*** Opening DATA TO USE ***

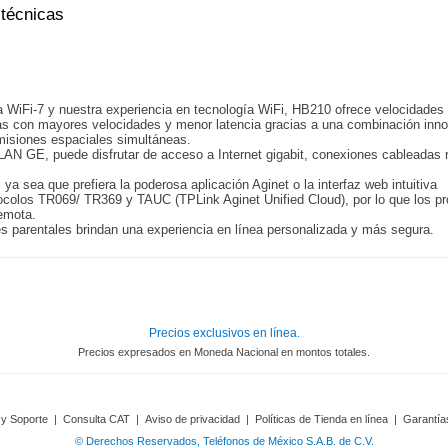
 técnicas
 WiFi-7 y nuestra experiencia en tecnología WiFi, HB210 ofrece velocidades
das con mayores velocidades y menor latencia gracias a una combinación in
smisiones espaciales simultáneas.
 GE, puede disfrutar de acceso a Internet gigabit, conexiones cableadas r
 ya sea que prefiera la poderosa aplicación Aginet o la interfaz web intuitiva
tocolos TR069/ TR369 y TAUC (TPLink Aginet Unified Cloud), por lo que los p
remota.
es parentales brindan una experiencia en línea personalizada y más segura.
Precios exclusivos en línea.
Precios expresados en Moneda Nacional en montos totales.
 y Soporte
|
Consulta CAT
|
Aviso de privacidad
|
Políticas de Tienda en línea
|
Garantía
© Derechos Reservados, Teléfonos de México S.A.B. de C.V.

*** Closing DATA TO USE ***
*** Opening DATA TO USE ***

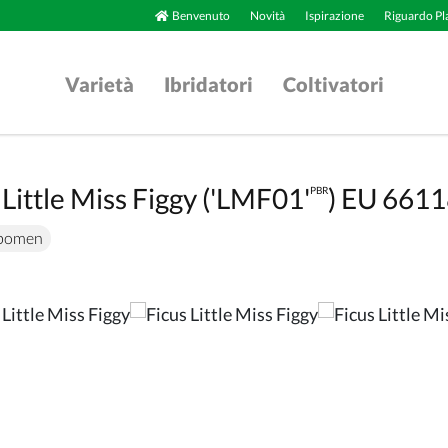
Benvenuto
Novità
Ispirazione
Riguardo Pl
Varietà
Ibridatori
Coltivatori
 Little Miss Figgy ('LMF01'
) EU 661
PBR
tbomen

*** Closing DATA TO USE ***

DIRECTIONS FOR THIS TASK: Find and copy every line in the entries above where the string "Precios" occurs.

WRITTEN SOLUTION:
Precios exclusivos en línea.
Precios expresados en Moneda Nacional en montos totales.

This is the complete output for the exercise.